Our speech to text component supports two clouds that require an internet connection and one local library that can work in offline mode. The speech to text clouds are Microsoft Azure and Watson IBM. When the Internet is disconnected, the speech to text system is switched from clouds to the local library automatically.
Engine – This component manages the work among all components and responsible for activating the program. The Engine component waiting to alert from the speech-to-text component. When the Engine is triggered by the speech-to-text component, it interacts with the Eye-tracking component and receives (x,y) coordinates. Afterward, the Engine decides which use case to perform according to the trigger word. The engine calls the Text-Editor component to perform the changes in the text file in the given coordinate area.
Eye-Tracking
In the current version, the component returns (x,y) coordinates that represent the mouse position on the screen.
In a future version, the Eye-Tracking component uses the eye-gaze device to consistently follow the user’s gaze to see where he is looking on the screen. Upon request the component returns (x,y) coordinates that represent the user’s gaze location on the screen.
Text Editor – This component provides a working document interface with a text document. This component performs various actions such as editing the document, reading the document, and more. In this current version, the component interacts with Microsoft Word.
Spell Checker – This component finds spelling errors and provides spelling suggestions. In this current version, the component interacts with Microsoft Word spell checker (recommended), NHunspell spell checker.

USER INTERFACE DRAFT


TESTS
Unit Test
In the unit tests, we tested the small system units that verify the proper operation of each function in Speech-to-text, Spell-checker, Text-editor, Engine. For each unit, we examined the good cases, the bad cases, and the edge cases.
Speech-to-text - ‘SpeechToText’ class holds an object from type ‘InterfaceSpeechToText’. This object represents a cloud or a library (Microsoft, IBM, local library), and has tree functions – connect(), listen(), disconnect().To test the ‘SpeechToText’ class, we created a Mock named ‘MockSpeechToText’ that implemented the speech to text interface and simulates the functionality of those three functions to suit the tests.
Text-editor - added a dedicated file on which the tests are performed and contain a pre-written text.
Integration Test
The integration tests were tested at the use case level from Engine to TextEditor. All seven use cases were examined – fix, fix word, add, move, change, replace, replace all. Added a dedicated file on which the tests are performed and contain a pre-written text.
System Test
The system tests examined the workflow of the program and integrated all components, from voice component to text editor component. The system tests examined the opening of the text file, listening to the user, identifying a trigger word, and changing the file as needed.
To simulate listening to the user (the Speech-To-Text component), we created a Mock that implement the speech to text interface and simulates listening to a trigger word. We also created another Mock that implements the Eye-Tracking interface and simulates the cursor position on the screen.
Acceptance Test
acceptance tests were written as a client instruction manual. This file lists manual tests. For each test, the description of the test is written, what to do before the test, and what result to expect.
Our client, "Meirav", in collaboration with us, performed and checked all the acceptance tests and saw that they passed successfully.

Maintenance
In the following document, you will find all the information needed to maintain the system, add new features, and explain the structure and responsibilities of each component.
The document lists the following:

How to add a new speech-to-text

How to add a new command

How to send a message from Speech-To-Text to Engine

How to handle internet disconnected (when working with a cloud)

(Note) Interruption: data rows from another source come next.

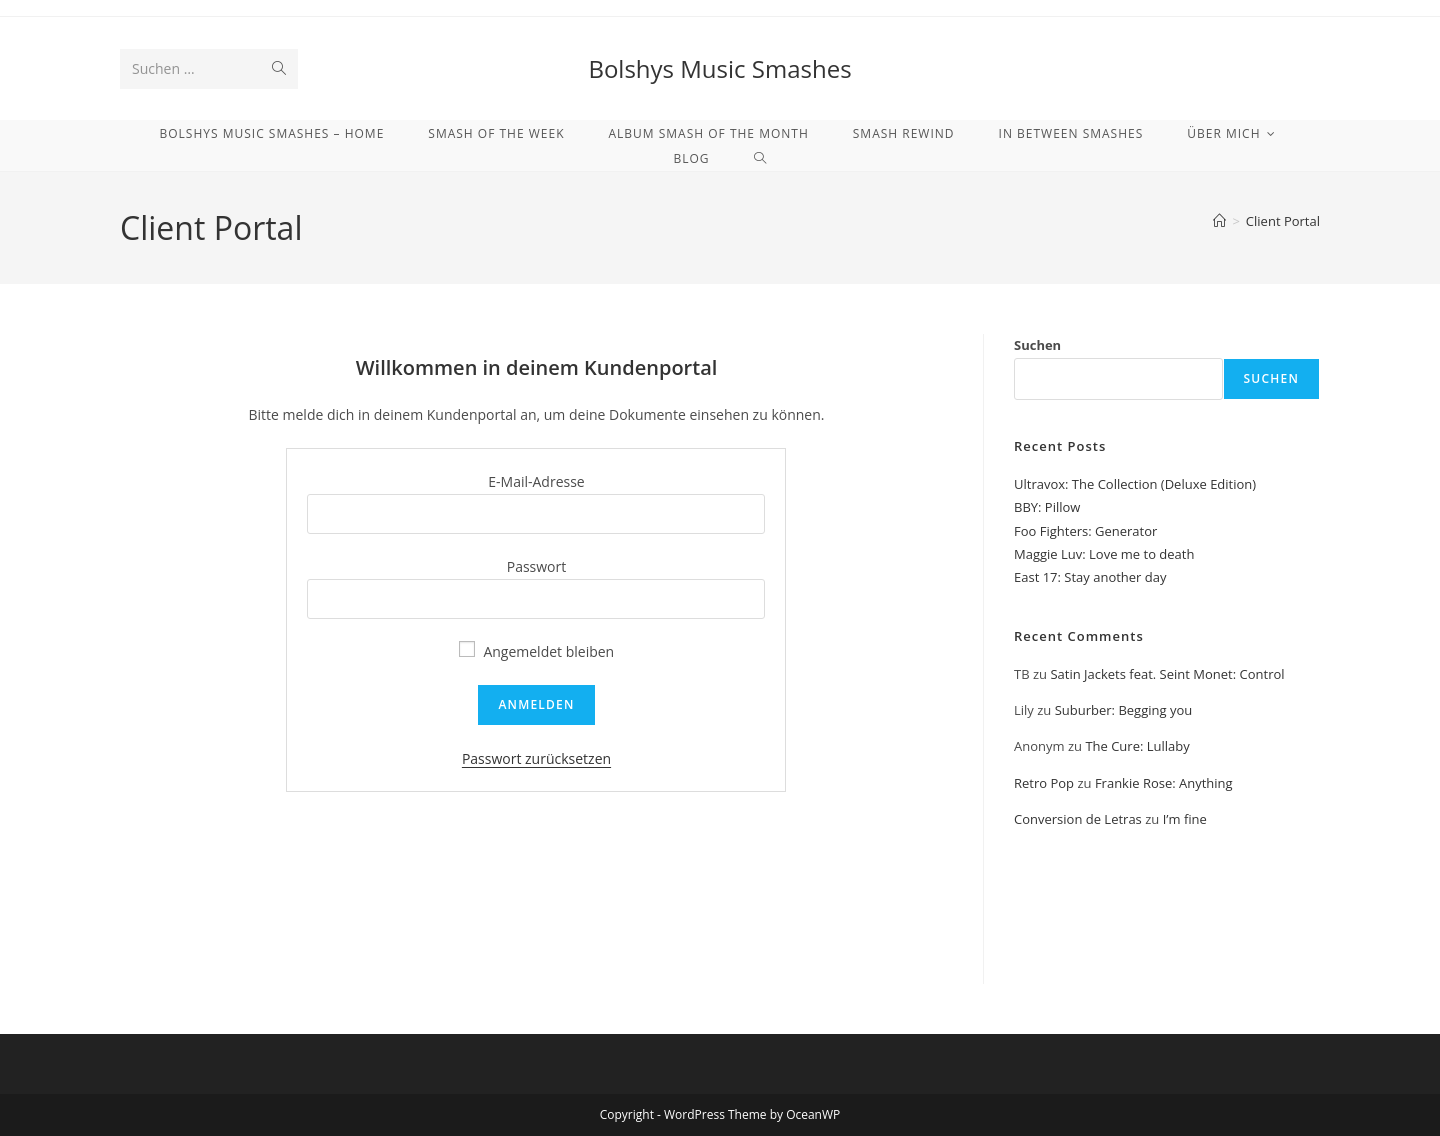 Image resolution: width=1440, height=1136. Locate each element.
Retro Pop (1044, 783)
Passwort (537, 566)
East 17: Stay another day (1090, 577)
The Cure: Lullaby (1137, 746)
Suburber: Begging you (1124, 710)
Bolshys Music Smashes (719, 68)
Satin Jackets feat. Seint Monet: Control (1167, 674)
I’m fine (1185, 819)
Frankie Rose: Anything (1164, 783)
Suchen (1037, 345)
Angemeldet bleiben (536, 651)
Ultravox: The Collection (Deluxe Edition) (1135, 484)
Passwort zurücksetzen (536, 758)
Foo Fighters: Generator (1085, 531)
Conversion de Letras (1078, 819)
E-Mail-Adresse (536, 481)
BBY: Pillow (1047, 507)
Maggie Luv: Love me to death (1104, 554)
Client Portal (1283, 221)
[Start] (1219, 221) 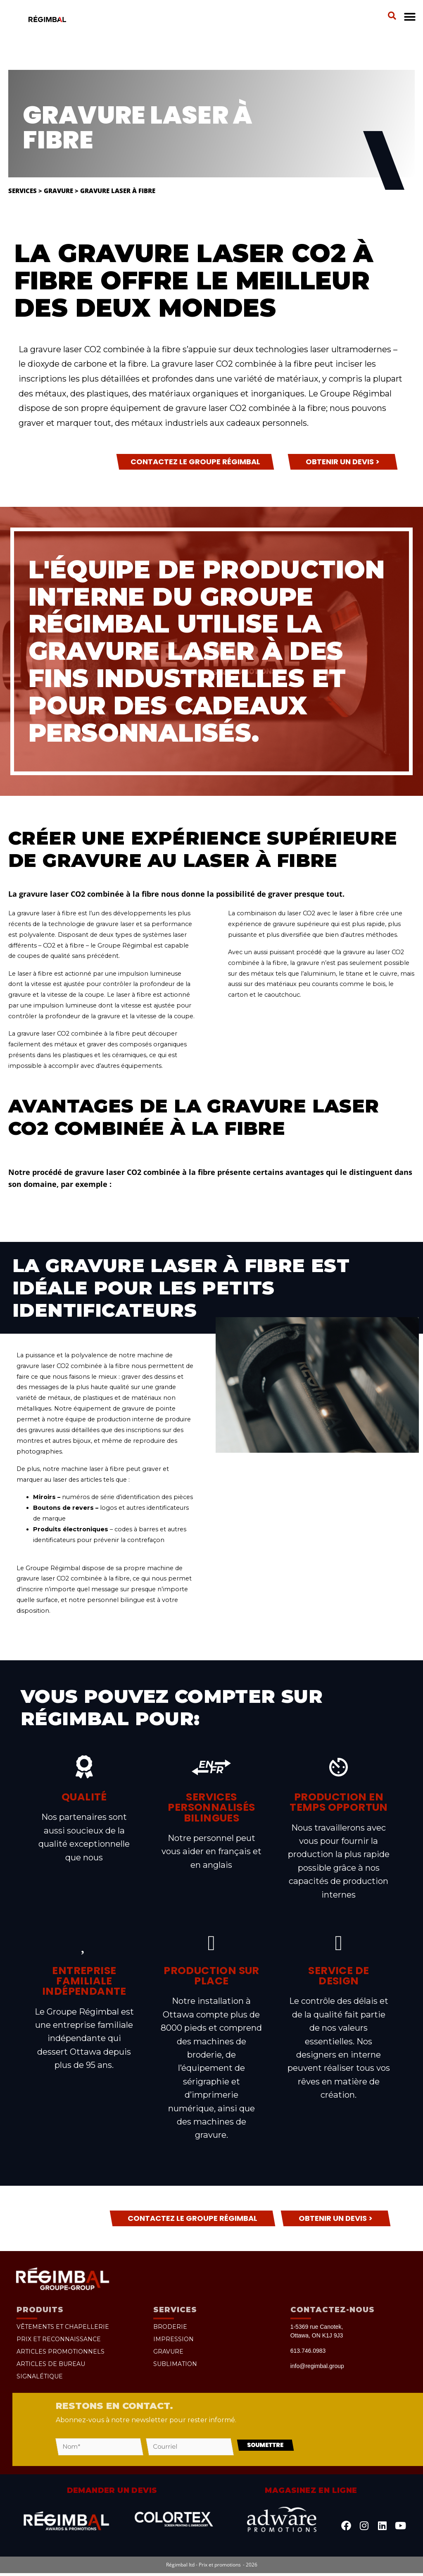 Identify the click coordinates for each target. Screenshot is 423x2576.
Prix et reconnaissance (59, 2339)
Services (22, 190)
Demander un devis (112, 2493)
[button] (392, 16)
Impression (173, 2339)
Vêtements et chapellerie (63, 2326)
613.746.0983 (308, 2350)
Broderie (170, 2326)
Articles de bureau (51, 2364)
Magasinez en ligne (311, 2493)
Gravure (58, 190)
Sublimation (175, 2364)
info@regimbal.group (317, 2366)
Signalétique (40, 2376)
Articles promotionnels (61, 2351) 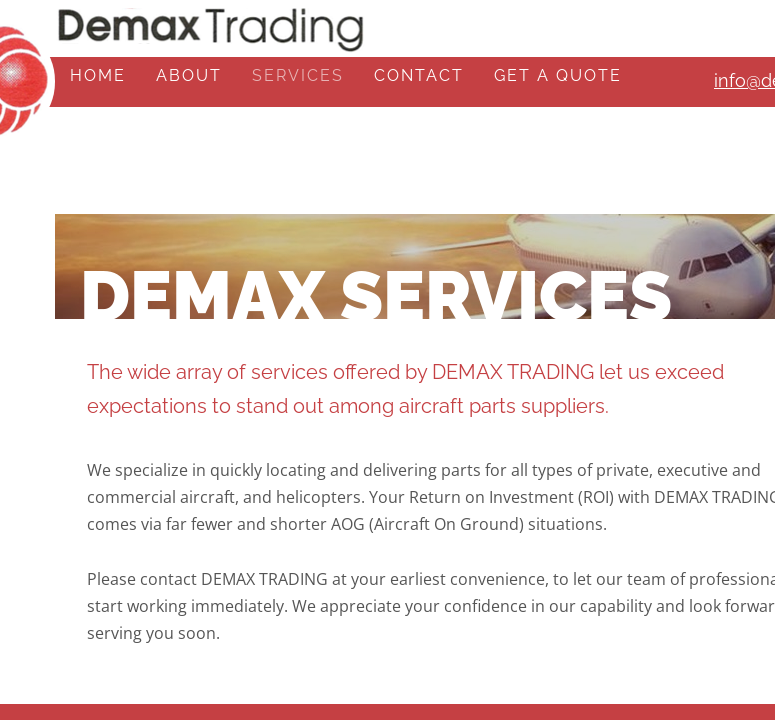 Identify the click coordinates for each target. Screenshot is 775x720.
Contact (419, 75)
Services (298, 75)
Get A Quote (558, 75)
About (189, 75)
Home (98, 75)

How to add a new spell checker

How to send a message from Engine to UI

How to add a new use case

How to add a new tracking class

How to add a new text editor

Continued Version Plans
In future versions we will offer support for the following:
​
- 
Eye-tracking system support. The eye-tracking system will monitor the user's eyes gaze and allow the program to be used without the need for a mouse (hands on the keyboard only). 
- 
Support for additional text-editor such as Google Docs etc. 
- 
Support for additional use cases such as "copy-paste", delete, auto-close, etc.